- Born: Patrick Joseph Frawley, Jr. May 26, 1923 León, Nicaragua
- Died: November 3, 1998 (aged 75) Santa Monica, California
- Occupations: Businessman, Publisher, Producer
- Known for: Frawley Pen Company/Paper Mate Schick Technicolor, Inc. Frawley Corporation Twin Circle Publishing Co. Classics Illustrated
- Spouse: Geraldine Frawley ​(m. 1945)​
- Children: two sons, five daughters
- Parent(s): Patrick Frawley and Maria (née Peugnet)
- Family: 5 sisters, Joan, Louise, Irene, Mary and Agnes Frawley

= Patrick Frawley =

American businessman

Patrick Joseph Frawley, Jr. (1923–1998) was a Nicaraguan-American business magnate whose portfolio included Paper Mate, Schick, and Technicolor, Inc. A devout Catholic, he was a leading American conservative figure from the late 1950s onward. He became involved in publishing and film production from the late 1960s.

== Biography ==
Frawley was born in León, Nicaragua, to an Irish-born father and a French-Spanish mother. He grew up in San Francisco, though he dropped out of high school and returned to Nicaragua as a teenager to learn the ways of business from his father.

Because of his father's United Kingdom citizenship, Frawley enlisted in the Royal Canadian Air Force and served in World War II. In 1945, he married a Canadian woman named Geraldine and settled in San Francisco.

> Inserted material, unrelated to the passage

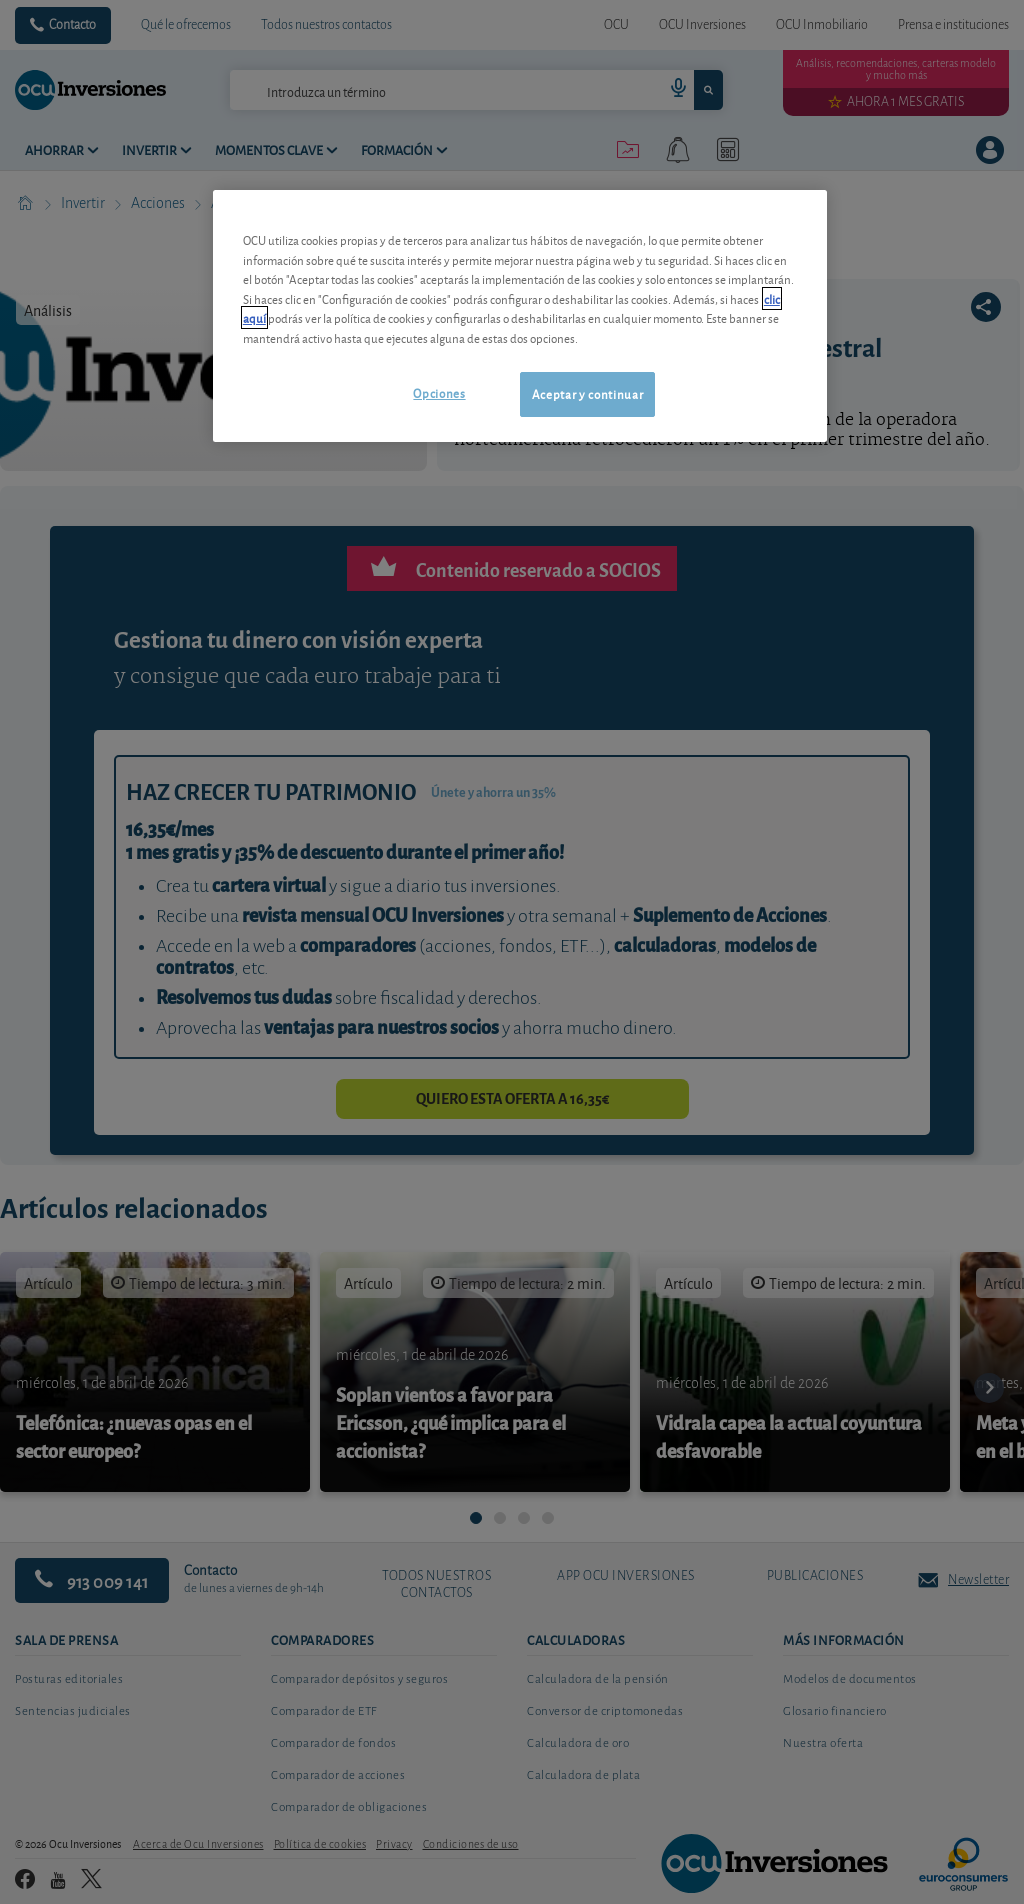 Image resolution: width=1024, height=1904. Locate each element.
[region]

Shortly after the war, Frawley acquired his first company, a ballpoint pen parts manufacturer that had defaulted on its loan, renaming it the Frawley Pen Company. In 1949, the Frawley Pen Company developed an ink that dried instantly; the pen that delivered this ink was called "The Paper Mate." The company claims to have made the "first pen with a retractable ballpoint tip" in 1950.

In 1955, the Frawley Pen Company was obtained by The Gillette Company, Inc. for $15.5 million, and formed the basis for the Paper Mate Division of Gillette. Frawley used the profits to buy controlling shares in Shick and Technicolor, Inc.

Fidel Castro's takeover of a Shick factory in Cuba in 1958 awakened Frawley politically, and from that point forward he advocated (mostly behind the scenes) for anti-communist causes. Frawley and Walter Knott, founder of Knott's Berry Farm, provided financial support to Barry Goldwater's 1964 presidential campaign, and they funded Fred Schwarz's anticommunist rallies. He provided funds to the anti-communist Information Council of the Americas (INCA), founded in 1961. His Schick Company sponsored television showings of the INCA film "Hitler in Havana" (1966), which suggested that Castro had culpability in the assassination of President Kennedy.

Frawley had alcohol addiction problems, and in 1964 checked into the Shadel Sanatorium in Seattle for aversion therapy. He thought the experience was so valuable that he "bought the hospital for Schick, and renamed it Schick Shadel."

In 1967, Frawley established the Twin Circle Publishing Co. as a subsidiary of Schick Investment Corp, founding the Catholic weekly newspaper Twin Circle. That same year, he acquired Gilberton's Classics Illustrated line of comic books from founder Albert Kanter. He continued selling Classics Illustrated and its sister series Classics Illustrated Junior under the publisher name the Frawley Corporation. Frawley published the series final titles, "In Freedom's Cause" and "Negro Americans," in 1969, but mainly concentrated on foreign sales and reprinting older titles. By the early 1970s, Classics Illustrated and Classics Illustrated Junior had been discontinued, although Frawley held on to the rights at least through the mid-1980s.

By 1970, Twin Circle Publishing broadcast daily radio hits and a weekly half-hour television show espousing Frawley's conservative Catholic views. At that point, he took over publishing the National Catholic Register newspaper, changing its editorial focus from progressive to conservative.

In 1970, Schick became a subsidiary of Warner-Lambert. Also in 1970, Canadian theatre and film producer Harry Saltzman won control of Technicolor from chairman Frawley in a proxy fight.

In 1971, Frawley (on behalf of Schick), along with Charles E. Sellier Jr., and Rayland Jensen founded Schick Sunn Classic Pictures, based in Park City, Utah. The company produced independent feature films, documentaries, and made-for-television movies; in the period 1977–1982 the company produced a number of television films with the Classics Illustrated brand, including The Time Machine, Donner Pass: The Road to Survival, and The Legend of Sleepy Hollow.

In 1995, Frawley sold the National Catholic Register and (the renamed) Catholic Twin Circle to the Legion of Christ.

Frawley died on November 3, 1998, in Santa Monica, California, leaving behind a sister, two sons, five daughters, and 20 grandchildren.